"On level with ordinary experience"
"One wanted, she thought, dipping her brush deliberately, to be on level with ordinary experience, to feel simply that's a chair, that's a table, and yet at the same time,
It's a miracle, it's an ecstasy."
In reflecting on the act of finding beauty, meaning, and the sacred in the ordinary: a blackberry, a bush, I am reminded of this passage from Virginia Woolf's To the Lighthouse (202).
Finding joy in the ordinary, the every day, is both a starting point and a wellspring of gratitude and awe. It can heighten into art an otherwise seemingly humdrum hour: this propensity to be arrested by simple things. A certain glorious cast of morning light falling just so upon a flower or lighting up a cat's ear, setting it aglow. The sun through the fuzz on a baby's head, creating a cheerful halo. The flecks of golden light in the hazel eyes of the person to whom we are speaking or the rush of freckles lining their cheeks.

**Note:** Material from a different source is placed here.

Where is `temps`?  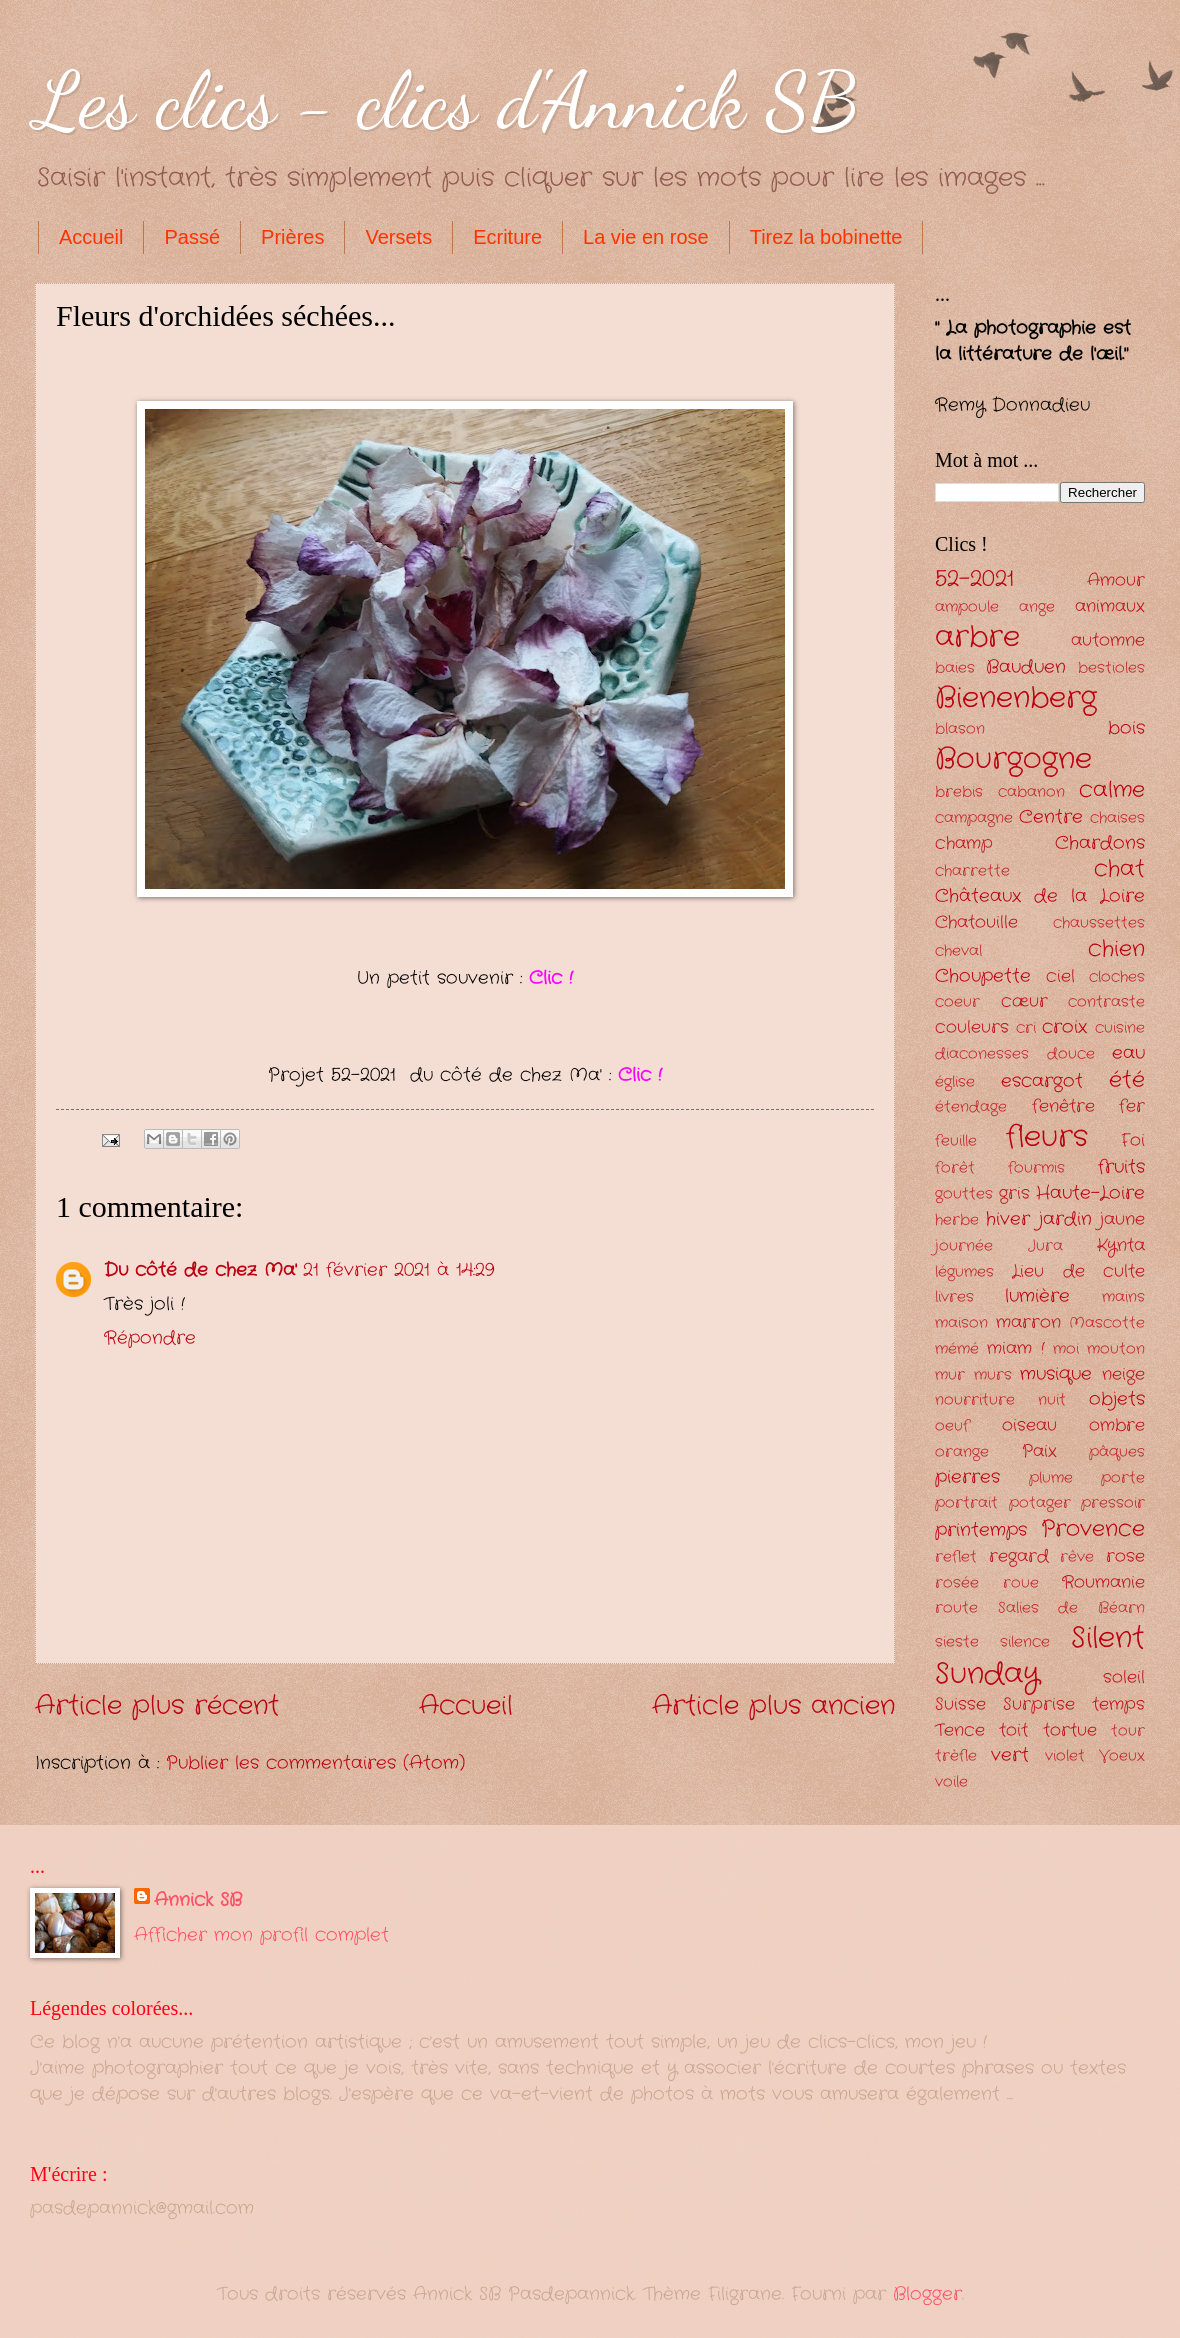 temps is located at coordinates (1118, 1704).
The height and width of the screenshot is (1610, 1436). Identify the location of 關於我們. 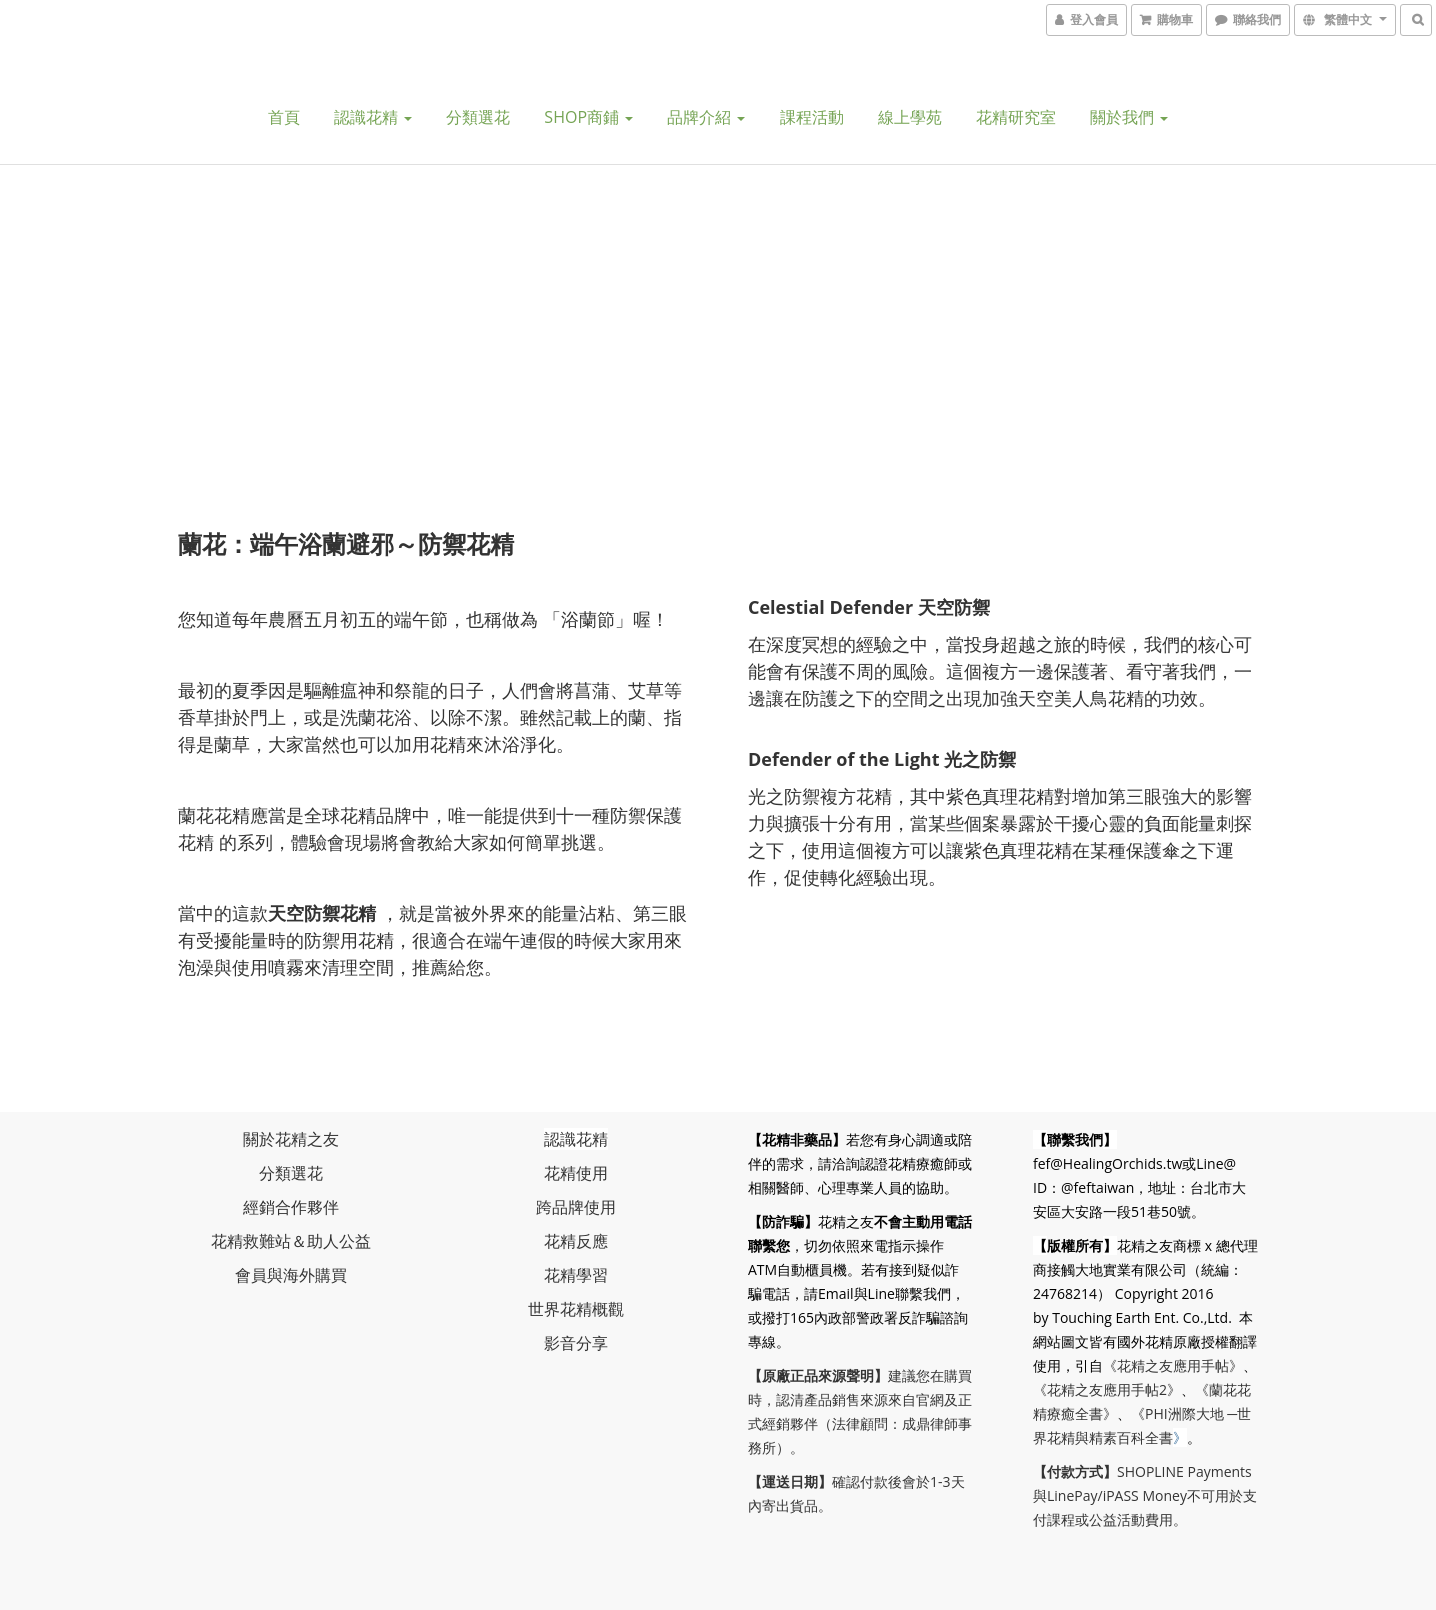 (1129, 117).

To press into Woolf's suggestion that more mundane objects can inspire elation: think for a moment about a sturdy wooden table. This utilitarian and perhaps lovely, perhaps unlovely, object is made from a tree. And think what miracle is a tree! Think with what skill this useful object has been rendered from a tree: with what impossible perfect workings of the human body's systems to cut, to whittle, to shape, to mold, to hammer. How many years did that tree grow where it did? Presiding over the immature sapling, the fallen dead wood, the chipmunk, the porcupine, the mounded dunes of maple and oak leaves. And now, a table stands before you. Inviting you to eat, to sit, to discuss with family or friends, to place your book upon it, your laptop, to think. Perhaps not at first, but when we slow down and open ourselves up enough to appreciate all the glory that surrounds us, we can think "that's a chair, that's a table, and yet at the same time, It's a miracle, it's an ecstasy."
I have never forgotten my first reading of "Fulbright Scholars," a Ted Hughes poem in Birthday Letters. What sticks with me most is Hughes' description of his first tasting of a peach at Charing Cross station, his recollection of being able to "hardly believe how delicious" it was.
"At twenty-five I was dumbfounded afresh
By my ignorance of the simplest things."
It's a gift, I think, to live "dumbfounded afresh" by simple things, things we could easily be only half cognizant of much of the time. These sudden bursts, sudden jolts of recognition of the majesty before us, are moments when we are like children again: seeing unveiled, with 20/20 wonder, the blue vein on a loved one's temple, the spores lacing the back of a fern,
and feeling and tasting, with undulled sense, a peach's velvet-sweet tang upon the tongue.